I rewrote my program many times to not hit any memory limits. It again takes up full VIRT which does not make any sense to me. I do not save any objects. I write to disk each time I am done with a calculation.
The code (simplified) looks like
lapply(foNames, # these are just folder names like ["~/datastes/xyz","~/datastes/xyy"]
function(foName){
Filepath <- paste(foName,"somefile,rds",sep="")
CleanDataObject <- readRDS(Filepath) # reads the data
cl <- makeCluster(CONF$CORES2USE) # spins up a cluster (it does not matter if I use the cluster or not. The problem is intependent imho)
mclapply(c(1:noOfDataSets2Generate),function(x,CleanDataObject){
bootstrapper(CleanDataObject)
},CleanDataObject)
stopCluster(cl)
})
The bootstrap function simply samples the data and save the sampled data to disk.
bootstrapper <- function(CleanDataObject){
newCPADataObject <- sample(CleanDataObject)
newCPADataObject$sha1 <- digest::sha1(newCPADataObject, algo="sha1")

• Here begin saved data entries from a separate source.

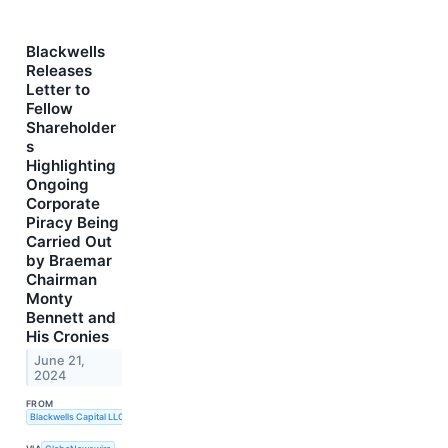
Blackwells
Releases
Letter to
Fellow
Shareholder
s
Highlighting
Ongoing
Corporate
Piracy Being
Carried Out
by Braemar
Chairman
Monty
Bennett and
His Cronies
June 21,
2024
FROM
Blackwells Capital LLC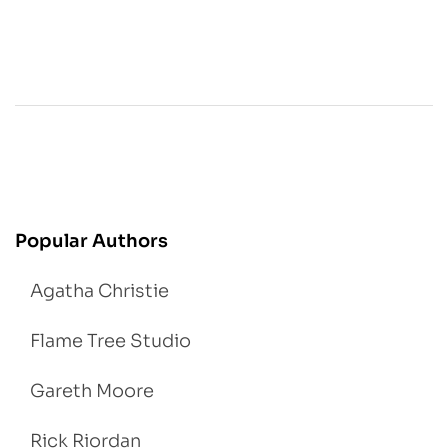
Popular Authors
Agatha Christie
Flame Tree Studio
Gareth Moore
Rick Riordan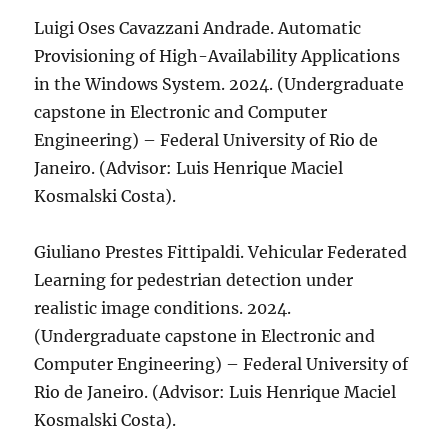
Luigi Oses Cavazzani Andrade. Automatic
Provisioning of High-Availability Applications
in the Windows System. 2024. (Undergraduate
capstone in Electronic and Computer
Engineering) – Federal University of Rio de
Janeiro. (Advisor: Luis Henrique Maciel
Kosmalski Costa).
Giuliano Prestes Fittipaldi. Vehicular Federated
Learning for pedestrian detection under
realistic image conditions. 2024.
(Undergraduate capstone in Electronic and
Computer Engineering) – Federal University of
Rio de Janeiro. (Advisor: Luis Henrique Maciel
Kosmalski Costa).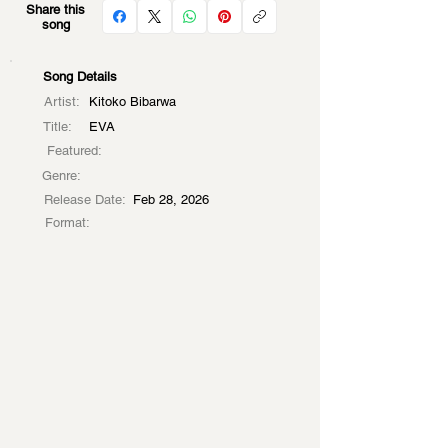
Share this
song
Song Details
Artist:
Kitoko Bibarwa
Title:
EVA
Featured:
Genre:
Release Date:
Feb 28, 2026
Format: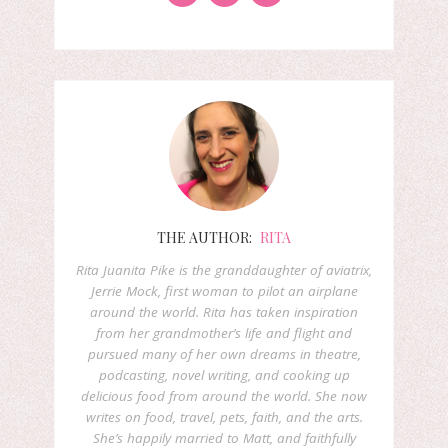
THE AUTHOR:
RITA
Rita Juanita Pike is the granddaughter of aviatrix,
Jerrie Mock, first woman to pilot an airplane
around the world. Rita has taken inspiration
from her grandmother’s life and flight and
pursued many of her own dreams in theatre,
podcasting, novel writing, and cooking up
delicious food from around the world. She now
writes on food, travel, pets, faith, and the arts.
She’s happily married to Matt, and faithfully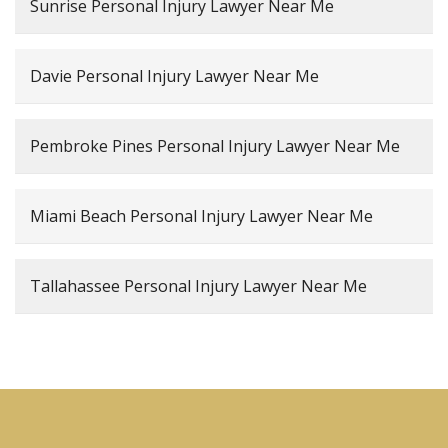
Sunrise Personal Injury Lawyer Near Me
Davie Personal Injury Lawyer Near Me
Pembroke Pines Personal Injury Lawyer Near Me
Miami Beach Personal Injury Lawyer Near Me
Tallahassee Personal Injury Lawyer Near Me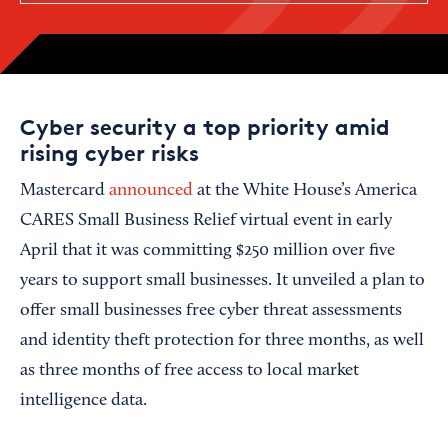
Cyber security a top priority amid
rising cyber risks
Mastercard
announced
at the White House’s America
CARES Small Business Relief virtual event in early
April that it was committing $250 million over five
years to support small businesses. It unveiled a plan to
offer small businesses free cyber threat assessments
and identity theft protection for three months, as well
as three months of free access to local market
intelligence data.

saveRDS(newCPADataObject, paste(newCPADataObject$sha1 ,".rds", sep = "") )
return(newCPADataObject)
}
I do not get how this can now accumulate to over 60 GB of RAM. The code is highly simplified but imho there is nothing else which could be problematic. I can paste more code details if needed.
How does R
manage to successively eat up my memory, even though I already re-wrote the software to store the generated object on disk?